Horace Binney, The Allegiance of the United States, 1853:

The state of the law in the United States is easily deduced. The notion that there is any common law principle to naturalize the children born in foreign countries, of native-born American father and mother, father or mother, must be discarded. There is not and never was any such common law principle. But the common law principle of allegiance, was the law of all the States at the time of the Revolution, and at the adoption of the Constitution; and by that principle the citizens of the Untied States are, with the exceptions before mentioned, such as are either born or made so, born within the limits and under the jurisdiction of the United States, or naturalized by the authority of law, either in one of the States before the Constitution, or since that time, by virtue of an Act of the Congress of the United States.
The question remains, what is the present effect of Acts of Congress, on the subject of naturalization; for it is unnecessary to advert to the long-extinct authority of the States.
The first Act upon this subject was passed on the 25th March, 1790. After enacting, that any alien, being a free white person, who had resided within the limits and under the jurisdiction of the United States for the term of two years, might be admitted to become a citizen thereof, on application to any year at least, on making certain proof and taking certain oaths, provides, 1st, that the children of such persons, so naturalized, dwelling within the United States, being under the age of twenty-one years at the time of such naturalization, shall also be considered as citizens of the United States. 2dly, that the children of citizens of the United States, that may be born beyond sea, or out of the limits of the United States, shall be considered as natural-born citizens–with a proviso, that the right of citizenship shall not descend to persons who had never been resident in the United States.
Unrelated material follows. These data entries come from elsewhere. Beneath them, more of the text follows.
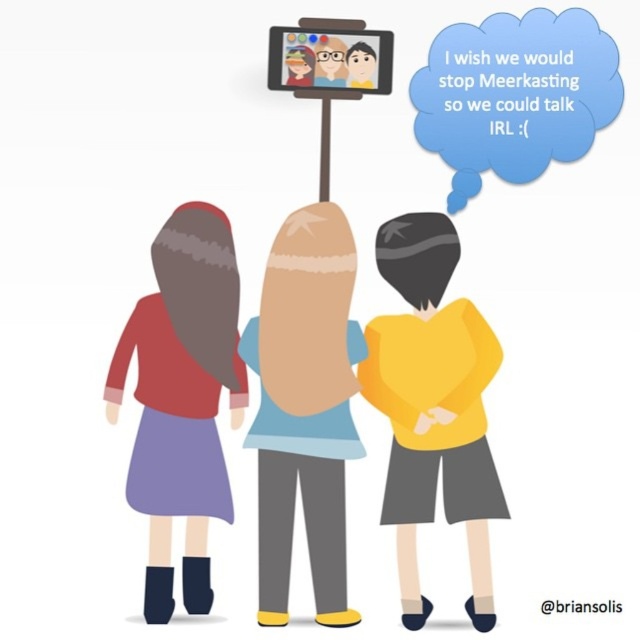 You are a teacher trying to see the screen during a virtual class. You notice the yellow matte shirt at center and the matte plastic tablet at upper center. Which object is blocking your view of the tablet?

The yellow matte shirt at center is in front of the matte plastic tablet at upper center, so it is blocking the view of the tablet.

You are a character in the image and you want to point to the blue paper speech bubble at upper center. Which direction should you turn from the matte red sweater at left to face it?

The matte red sweater at left is positioned on the left side of the blue paper speech bubble at upper center, so you should turn to the right to face it.

You are a character in the image and you want to read the text in the blue paper speech bubble at upper center. Can you see it clearly while standing behind the matte red sweater at left?

The matte red sweater at left is in front of the blue paper speech bubble at upper center, so you cannot see the text in the blue paper speech bubble at upper center clearly while standing behind the matte red sweater at left. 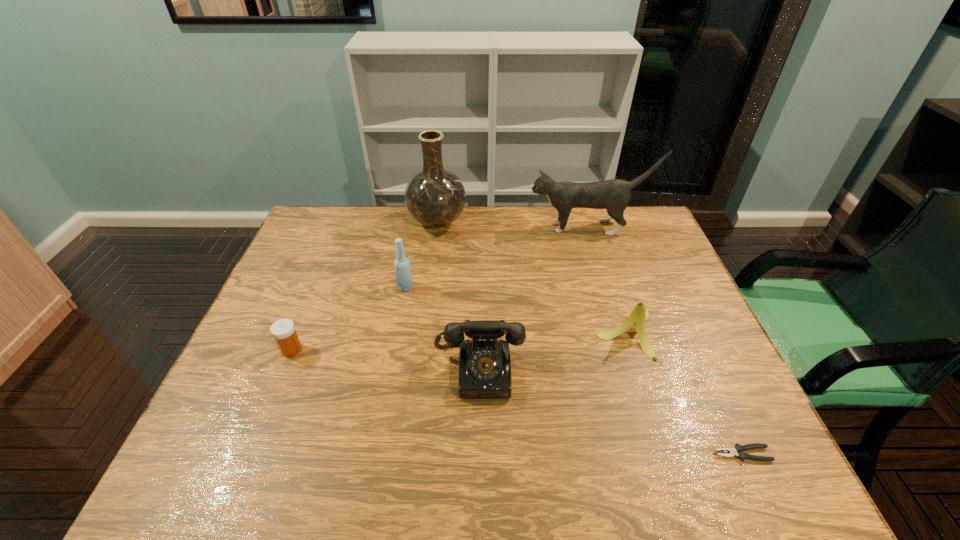 In order to click on vacant space that satisfies the following two spatial constraints: 1. on the back side of the leftmost object; 2. on the left side of the banana in this screenshot , I will do `click(299, 333)`.

I want to click on free spot that satisfies the following two spatial constraints: 1. at the face of the cat; 2. on the dial of the telephone, so click(633, 370).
***since the common law did NOT confer automatic citizenship to children born outside of the country – the children born out of the limits were provided for by passing a naturalization law to address their condition.

Horace was a BFD in his day… a renowned attorney amongst other  accomplishments.
His grandson later wrote a biography on Horace, where he mentions the book written on allegiance – or should I say he explains why Horace felt compelled to write it so late in life, and not even being a “writer”. 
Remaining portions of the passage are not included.